Modern parallel and distributed computing systems present both a complex execution environment and a complex software environment that target a broad set of applications with a range of requirements and goals, including high-performance, scalability, heterogeneous resource access, component interoperability, and responsive interaction. The execution environment complexity is being fueled by advances in processor technology, shared memory integration, clustering architectures, and high-speed inter-machine communication. At the same time, sophisticated software systems are being developed to manage the execution complexity in a way that makes available the potential power of parallel and distributed platforms to the different application needs.
Fundamental to the development and use of parallel and distributed systems is the ability to observe, analyze, and understand their performance at different levels of system implementation, with different performance data and detail, for different application types, and across alternative system and software environments . However, the growing complexity of parallel and distributed systems challenge the ability of performance technologists to produce tools and methods that are at once robust and ubiquitous. On the one hand, the sophistication of the computing environment demands a tight integration of performance observation (instrumentation and measurement) technology optimized to capture the requisite information about the system under performance access, accuracy, and granularity constraints. Different systems will require different observation capabilities and technology implementations specific to system features. Otherwise restricting technology to only a few performance observation modes severely limits performance problem solving in these complex environments.
On the other hand, application development environments present programming abstractions that hide the complexity of the underlying computing system, and are mapped onto layered, hierarchical runtime software optimized for different system platforms. While providing application portability, a programming paradigm also defines an implicit model of performance that is made explicit in a particular system context. System-specific performance data must be mapped to abstract, high-level views appropriate to the performance model. The difficult problem is to provide such a performance abstraction uniformly across the different computing systems where the programming paradigm may be applied. This requires not only a rich set of observation capabilities that can provide consistent relevant performance information, but a high degree of flexibility in how tools are configured and integrated to access and analyze this information. Without this ability, common performance problem solving methodologies and tools that support them will not be available.

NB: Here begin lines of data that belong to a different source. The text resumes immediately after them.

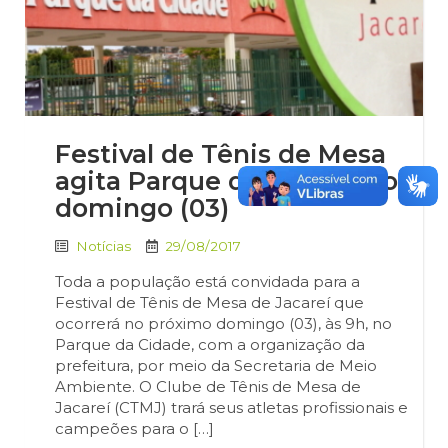
Festival de Tênis de Mesa
agita Parque da Cidade no
domingo (03)
Notícias
29/08/2017
Toda a população está convidada para a
Festival de Tênis de Mesa de Jacareí que
ocorrerá no próximo domingo (03), às 9h, no
Parque da Cidade, com a organização da
prefeitura, por meio da Secretaria de Meio
Ambiente. O Clube de Tênis de Mesa de
Jacareí (CTMJ) trará seus atletas profissionais e
campeões para o […]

In this paper, we propose an approach to performance technology development for complex parallel and distributed systems. This approach is based on a general complex systems computation model and a modular performance observation and analysis framework. The computation model, discussed in §2, defines a hierarchical execution architecture reflecting dominant features of modern systems and the layers of software available. The TAU performance framework is presented in §3 as an example of a flexible, configurable, and extensible performance tool system for instrumentation, measurement, and analysis. TAU's ability to address complex system performance requirements is demonstrated in §4 using examples drawn from MPI, multi-threading, mixed-mode parallelism, and combined task/data parallelism performance studies. We conclude the paper with an outlook towards open performance technology as a plan for developing next-generation performance tools.